В первую же неделю путешествия умерло около четверти рабов, сидевших на вёслах. Но в трюме имелись резервы, и их извлекли оттуда, чтобы заполнить опустевшие места. Лишь самые стойкие выдерживали эти ужасные испытания. Среди них оказались сэр Оливер и его ближайший сосед по веслу — рослый, сильный и невозмутимый мавр, который не жаловался на судьбу, но принимал её со стоицизмом, вызывавшим восхищение сэра Оливера. За многие дни они не обменялись ни единым словом, так как думали, что, несмотря на общие несчастья, различие веры делает их врагами. Однажды вечером, когда немолодого еврея, впавшего в милосердное забытьё, вытащили в проход и стали избивать плетьми, сэр Оливер заметил, что облачённый в алую сутану прелат из свиты инфанты облокотился о поручни юта и не сводит с истязаемого сурового, безжалостного взгляда. Бесчеловечность этой сцены и холодное равнодушие служителя всеблагого и милосердного Спасителя привели нашего джентльмена в такую ярость, что он вслух послал проклятие всем христианам вообще и алому князю церкви [20]в частности.
Он повернулся к мавру и произнёс по-испански:
— Да, ад был создан для христиан. Наверное, поэтому они и стремятся превратить землю в его подобие.
К счастью, скрип вёсел, лязг цепей и свист плетей, истязавших несчастного еврея, заглушили его слова. Однако мавр расслышал их, и его тёмные глаза сверкнули.
— Их ожидает семижды раскалённая печь, о брат мой, — ответил он с уверенностью, в которой, казалось, и была основа его стойкости, — Но разве ты не христианин?
Мавр говорил на лингва-франка — своеобразном языке североафриканского побережья, похожем на какой-то французский диалект, пересыпанный арабскими словами. О чём он говорит, сэр Оливер догадался почти интуитивно. Он ответил снова по-испански, поскольку, хоть мавр и не говорил на этом языке, было ясно, что он его понимает.

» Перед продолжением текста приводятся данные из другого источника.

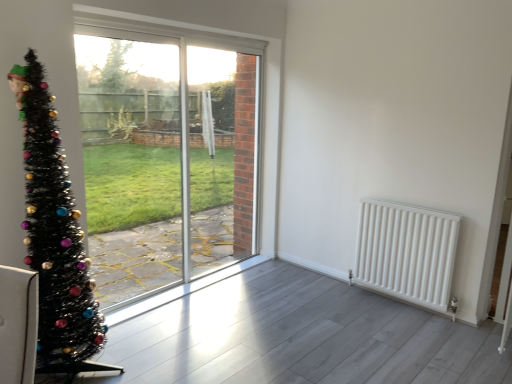 Question: Is white matte radiator at right inside or outside of clear glass screen door at center?

Choices:
 (A) outside
 (B) inside

Answer: (A)

Question: In terms of height, does white matte radiator at right look taller or shorter compared to clear glass screen door at center?

Choices:
 (A) tall
 (B) short

Answer: (B)

Question: Considering the real-world distances, which object is closest to the white matte radiator at right?

Choices:
 (A) black tinsel christmas tree at left
 (B) clear glass screen door at center
 (C) transparent glass window at center

Answer: (B)

Question: Which object is the farthest from the clear glass screen door at center?

Choices:
 (A) black tinsel christmas tree at left
 (B) transparent glass window at center
 (C) white matte radiator at right

Answer: (A)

— С этого часа я отрекаюсь от веры! — Гнев сэра Оливера не утихал. — Я не признаю ни одну религию, именем которой творится подобная жестокость. Взгляни-ка на это алое исчадие ада там, наверху. С какой изысканностью нюхает он ароматический шарик, дабы не осквернить свои святейшие ноздри нашим отравленным дыханием! А ведь мы, как и этот прелат, созданы по образу и подобию Божию. Да и что он знает о Боге? Он разбирается в религии не больше, чем в хорошем вине, жирной пище и пышнотелых женщинах. Проповедуя отречение от мирских благ как единственный путь на небеса, он своими же догматами обречён на вечную погибель. — Сэр Оливер налёг на весло и крепко выругался. — Христианин? Это я-то? — И он рассмеялся — впервые за то время, что сидел прикованным к скамье. — Я покончил с христианством и христианами.
— Мы принадлежим истинному Богу, и мы вернёмся к нему, — заметил мавр.
Так началась дружба сэра Оливера с Юсуфом бен-Моктаром. Мусульманин решил, что в своём соседе он нашёл человека, на которого снизошла благодать Аллаха, человека, готового принять веру Пророка. И благочестивый Юсуф со рвением принялся за обращение раба-христианина. Однако сэр Оливер слушал его равнодушно. Отступясь от одной веры, он не спешил принимать другую, не убедившись в её преимуществах. Пока же славословия Юсуфа исламу очень напоминали речи, которые он уже слышал во славу католицизма. Но он не высказывал своих мыслей вслух и тем временем, пользуясь общением с мусульманином, настолько выучил лингва-франка, что к концу шестого месяца говорил на нём, как настоящий мавританин, уснащая речь мусульманской образностью и большей, нежели то было принято, примесью арабских слов.